Papa, maman

 

Ainsi donc Chartres est consommé !… En vous écrivant hier soir, je disais avoir terminé mes auteurs et me morfondre dans l’attente. Tout à coup : illumination ! Si j’y allais ! Aussitôt dit, je cours acheter un bout de chocolat et consulter l’indicateur.

Dès l’aube à 4h1/2, le réveil sonne. Je bondis. Tout est prêt, mais comment sortir ? Après hésitation, je hurle : la porte s’il vous plait et le sésame s’ouvrit. Un coup de vent m’accueille, bise froide, cinglante que je n’attendais pas vu le temps d’hier. Hélas le sésame s’était refermé et je n’avais pas mon manteau… le ciel était gris, triste… Oh bah ! pensais-je, c’est l’épreuve du pèlerin au départ : surmontons ces contingences, si je n’ai pas de manteau, j’en serai quitte pour rester toute la journée dans la Cathédrale. Et s’il fait froid sur la route, je courrai. Les déserts ont-ils arrêté les croisés ? Et sur la rafale, je gagne St Sulpice. Je désirais une messe : Porte close. Je bondis à l’église qui est près de Montparnasse après la rue Huysmans : même accueil. J’aurais renoncé, mais j’y songe : c’est une nouvelle épreuve afin que cette journée soit toute pour Chartres et que Paris n’en ait rien. Ces portes closes m’enseignent la route qu’il faut suivre vers Notre Dame  de Beauce. Et je monte dans le train.

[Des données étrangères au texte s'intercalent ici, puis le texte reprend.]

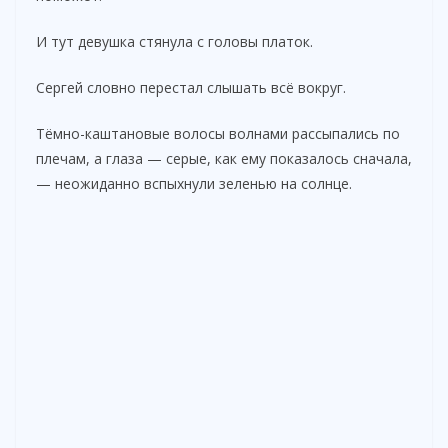
И тут девушка стянула с головы платок.
Сергей словно перестал слышать всё вокруг.
Тёмно-каштановые волосы волнами рассыпались по
плечам, а глаза — серые, как ему показалось сначала,
— неожиданно вспыхнули зеленью на солнце.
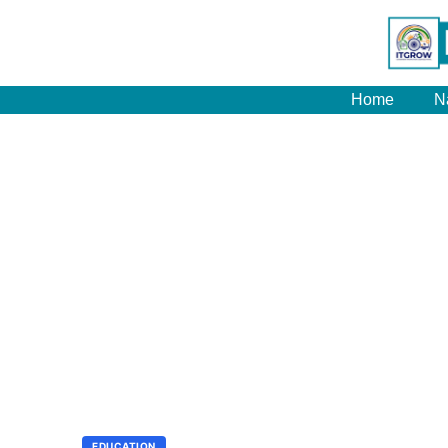
Home
N
EDUCATION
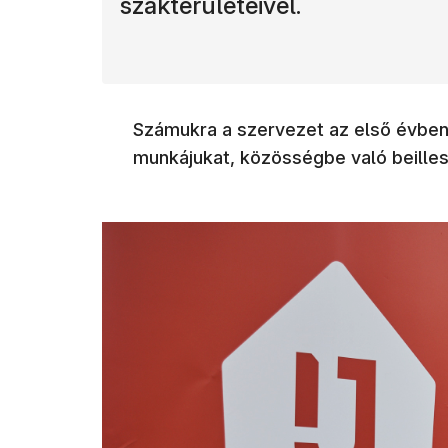
szakterületeivel.
Számukra a szervezet az első évben 
munkájukat, közösségbe való beille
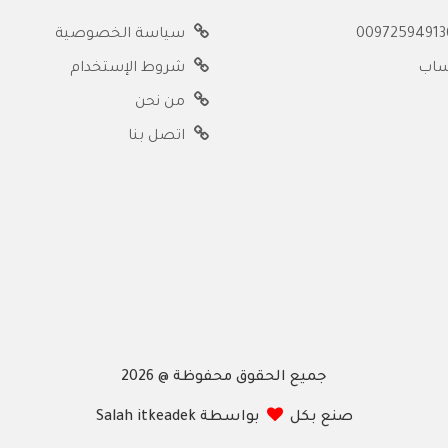
سياسة الخصوصية
ساب
شروط الإستخدام
من نحن
اتصل بنا
جميع الحقوق محفوظة @ 2026
صنع بكل
بواسطة Salah itkeadek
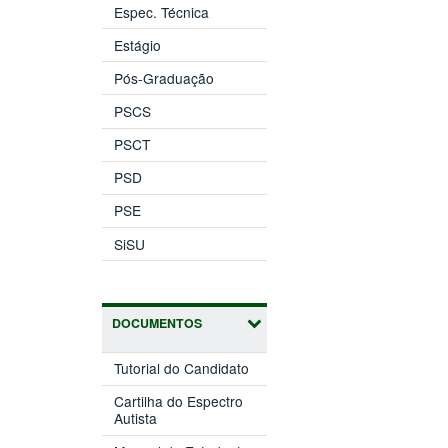
Espec. Técnica
Estágio
Pós-Graduação
PSCS
PSCT
PSD
PSE
SiSU
DOCUMENTOS
Tutorial do Candidato
Cartilha do Espectro
Autista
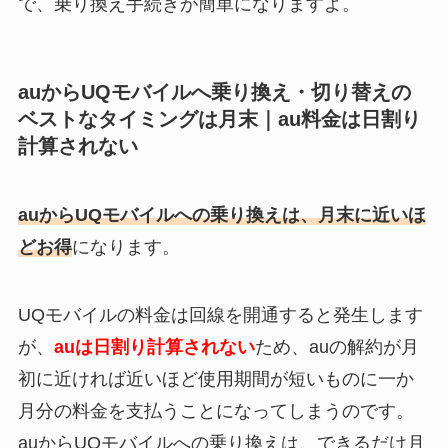
で、乗り換え手続きが簡単になりますよ。
auからUQモバイルへ乗り換え・切り替えの
ベストなタイミングは月末｜au料金は日割り
計算されない
auからUQモバイルへの乗り換えは、月末に近いほ
どお得
になります。
UQモバイルの料金は回線を開通すると発生します
が、
auは日割り計算されない
ため、auの解約が月
初に近ければ近いほど使用期間が短いものに一か
月分の料金を支払うことになってしまうのです。
auからUQモバイルへの乗り換えは、できるだけ月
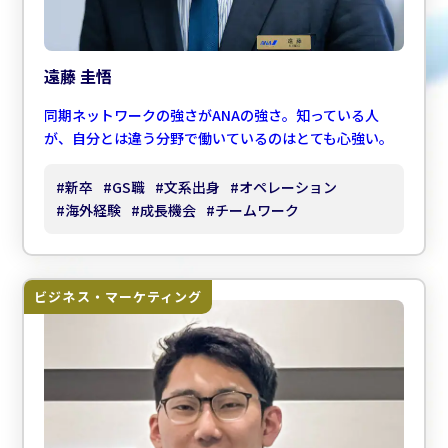
遠藤 圭悟
同期ネットワークの強さがANAの強さ。知っている人
が、自分とは違う分野で働いているのはとても心強い。
#
新卒
#
GS職
#
文系出身
#
オペレーション
#
海外経験
#
成長機会
#
チームワーク
ビジネス・マーケティング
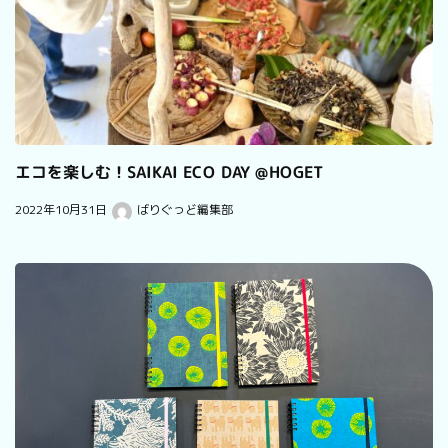
エコを楽しむ！SAIKAI ECO DAY @HOGET
2022年10月31日
ばりぐっど編集部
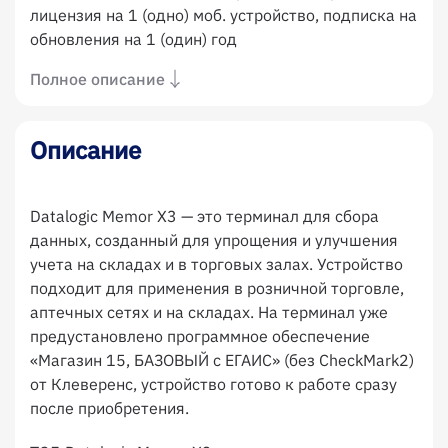
лицензия на 1 (одно) моб. устройство, подписка на
обновления на 1 (один) год
Полное описание
Описание
Datalogic Memor X3 — это терминал для сбора
данных, созданный для упрощения и улучшения
учета на складах и в торговых залах. Устройство
подходит для применения в розничной торговле,
аптечных сетях и на складах. На терминал уже
предустановлено программное обеспечение
«Магазин 15, БАЗОВЫЙ с ЕГАИС» (без CheckMark2)
от Клеверенс, устройство готово к работе сразу
после приобретения.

Trajet long par les plaines de Beauce. Fastidieux, mais je lisais la splendeur de Notre Dame.

Etoile de la mer, voici la lourde nappe

Et la profonde houle et l’océan de blé.

chantait Péguy. Et me recueillant, j’attendais.

 

Villette : halte. Quatre maisons tapis dans un vallon. Je descends. Une église ? Non. Alors je décide de déjeuner. Quels délices ce déjeuner dans ce hameau perdu au cœur de la vieille France et que ce pain était bon qui sentait le terroir ! Ainsi, au long de la route, les gais compagnons jadis faisaient halte au hameau avant de reprendre leur lourd fardeau sur les Routes de France.

Sur les routes de France, oui gaiement je marchais. Serrant mon veston, je narguais le vent froid de la nuit car déjà le soleil inondait la vallée. Une pente, la route monte vers le ciel en coupant un bocage, que vais-je voir derrière sur l’horizon ? Une voix me dit qu’elle est là…

Elle y était ! Dressée là bas sur l’horizon avec ses deux clochers qui pointaient vers le Ciel, enveloppée de brouillard pâle où filtrait le lointain soleil, vision si douce de la plaine infinie, si française : je veux parler de cette lumière légère de l’Ile de France qui m’enchante toujours au sortir de la Provence. Je lui tendais les bras, j’avais l’impression de me volatiliser.

Notre Dame de Chartres, Notre Dame de France, Notre Dame de la Plaine, après tant de siècles d’histoire, me voici à mon tour, je viens à vous perdu sur les routes de France, exilé, frissonnant sous la rafale, à travers cette plaine que vous avez bénie. Tout haut, je commençais un chapelet, seul dans les champs infinis et, à chaque grain, le soleil montait merveilleusement. La plaine s’illuminait, les herbes frissonnantes lançaient des étincelles et, dans les blés naissants, éclataient les coquelicots. Je me fis un bouquet d’églantines et de bleuets, deux à chaque poche et je marchais sur la route de saint Louis, les yeux fixés sur la Cathédrale. Oh ! le merveilleux chapelet parfumé des guérets de Beauce, prestigieux quand j’y songe maintenant : j’étais, je crois, un peu fou. Notre Dame de Chartres, avais-je tort ?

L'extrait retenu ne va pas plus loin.